Lynn Dunne, chief executive officer of Bowel Research UK, said the Covid lockdowns had caused “serious disruption” with both colorectal cancer screening programs put on hold and diagnostic services postponed to support the NHS’s response to the pandemic.
She said doctors are unable to perform normal procedures such as colonoscopies and endoscopies and that patients are “reluctant” to go to hospitals and visit clinics because they are “afraid of catching Covid”.
Although the NHS is trying its best to clear backlogs, Ms Dunne said it is still catching up on these procedures.
“Unfortunately, delays have potentially serious consequences for anyone who may already have colorectal cancer, as early diagnosis of the disease offers the best chance of a full cure,” she added.
“Delays risk more dangerous and potentially lengthy emergency procedures for people with advanced illness.”
However, Jodie Moffat, Head of Screening at Cancer Research UK, said while the full impact of Covid on cancer is not yet known, the NHS’s problems have been “exacerbated by Covid-19, not caused by it”.
Ms Moffat said “far too many people were struggling with unacceptable wait times prior to the pandemic” and that there has “long been a serious shortage of staff and facilities to provide the vital endoscopy tests needed to diagnose colorectal cancer”.
She hopes the government’s forthcoming 10-year plan will produce “a cancer plan for all, which must include more staff and diagnostic equipment – so that cancer patients receive the care they deserve”.
More people diagnosed with late-stage cancer during the pandemic
There has also been a marked deterioration in the proportion of English colorectal cancer patients diagnosed at stages three and four in the first year of the Covid pandemic, according to data from NHS Digital and the National Disease Registration Service.
In the 12 months to January 2021, 54% of people were diagnosed with stages three and four and 21% with stage four.
This was higher than in the 12 months ended January 2019 when 52% were diagnosed at stage three and four (20% at stage four) and in the 12 months ended January 2020 when 52% were diagnosed at stage three or four ( 19% at level four).

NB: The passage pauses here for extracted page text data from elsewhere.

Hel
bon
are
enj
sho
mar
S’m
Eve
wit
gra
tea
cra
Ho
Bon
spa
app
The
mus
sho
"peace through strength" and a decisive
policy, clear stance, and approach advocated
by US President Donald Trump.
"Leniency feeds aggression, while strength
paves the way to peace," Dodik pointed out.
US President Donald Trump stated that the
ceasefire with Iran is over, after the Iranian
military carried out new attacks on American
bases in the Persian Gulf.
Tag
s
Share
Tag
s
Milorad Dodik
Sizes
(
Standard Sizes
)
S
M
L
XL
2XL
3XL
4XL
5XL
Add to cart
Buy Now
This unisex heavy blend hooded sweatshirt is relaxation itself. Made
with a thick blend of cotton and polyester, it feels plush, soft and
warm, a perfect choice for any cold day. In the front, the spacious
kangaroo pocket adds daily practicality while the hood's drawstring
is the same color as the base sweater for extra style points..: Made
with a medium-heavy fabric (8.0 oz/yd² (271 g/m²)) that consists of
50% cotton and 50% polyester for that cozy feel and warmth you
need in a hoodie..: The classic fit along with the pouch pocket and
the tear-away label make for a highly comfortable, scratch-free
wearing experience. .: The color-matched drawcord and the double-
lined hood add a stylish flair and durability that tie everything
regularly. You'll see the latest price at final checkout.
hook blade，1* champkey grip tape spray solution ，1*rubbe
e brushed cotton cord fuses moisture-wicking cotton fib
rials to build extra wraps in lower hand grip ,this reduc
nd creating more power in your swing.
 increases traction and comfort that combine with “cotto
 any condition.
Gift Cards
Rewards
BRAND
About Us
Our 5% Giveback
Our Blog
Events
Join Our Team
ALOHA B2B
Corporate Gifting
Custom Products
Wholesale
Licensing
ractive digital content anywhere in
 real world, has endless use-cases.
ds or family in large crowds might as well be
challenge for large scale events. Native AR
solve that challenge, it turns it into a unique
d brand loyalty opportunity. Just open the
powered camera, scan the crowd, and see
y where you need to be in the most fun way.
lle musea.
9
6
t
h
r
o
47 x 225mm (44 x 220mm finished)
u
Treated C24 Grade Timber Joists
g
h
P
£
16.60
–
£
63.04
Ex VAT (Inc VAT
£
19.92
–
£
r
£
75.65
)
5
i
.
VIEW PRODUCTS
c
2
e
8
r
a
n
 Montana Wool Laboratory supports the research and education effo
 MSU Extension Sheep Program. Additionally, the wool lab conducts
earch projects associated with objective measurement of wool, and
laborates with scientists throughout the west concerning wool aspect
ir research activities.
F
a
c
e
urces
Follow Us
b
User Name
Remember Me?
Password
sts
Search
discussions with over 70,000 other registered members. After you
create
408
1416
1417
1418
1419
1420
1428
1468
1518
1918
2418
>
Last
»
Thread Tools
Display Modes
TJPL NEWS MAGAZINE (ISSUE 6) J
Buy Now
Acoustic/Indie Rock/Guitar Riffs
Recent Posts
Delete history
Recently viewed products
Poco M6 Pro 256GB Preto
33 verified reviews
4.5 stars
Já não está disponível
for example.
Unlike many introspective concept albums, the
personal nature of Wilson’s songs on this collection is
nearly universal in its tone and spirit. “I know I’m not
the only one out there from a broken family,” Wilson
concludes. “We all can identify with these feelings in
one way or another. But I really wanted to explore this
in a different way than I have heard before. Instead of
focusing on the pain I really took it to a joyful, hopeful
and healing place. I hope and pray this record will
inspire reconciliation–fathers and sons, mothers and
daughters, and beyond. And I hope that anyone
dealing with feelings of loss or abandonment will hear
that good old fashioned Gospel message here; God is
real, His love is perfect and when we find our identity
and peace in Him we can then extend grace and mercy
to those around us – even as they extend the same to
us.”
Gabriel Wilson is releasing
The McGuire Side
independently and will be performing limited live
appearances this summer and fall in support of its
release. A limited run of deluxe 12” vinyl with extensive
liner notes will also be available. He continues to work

A similar deterioration occurred during the pandemic for cancer overall.
The NHS Digital and National Disease Registration Service said the proportion of colorectal cancer diagnosed at an early stage in April 2020 had “particularly decreased”, which it said “probably reflects the initial impact of the pandemic on colorectal cancer”. screening program”.
dr Wilde urged people who notice signs of colon cancer or “if things just don’t feel right for you” to see their GP.
She added, “It’s really important that people seek advice as soon as possible – regardless of their age – if they have a concern.”
NHS England was contacted for comment.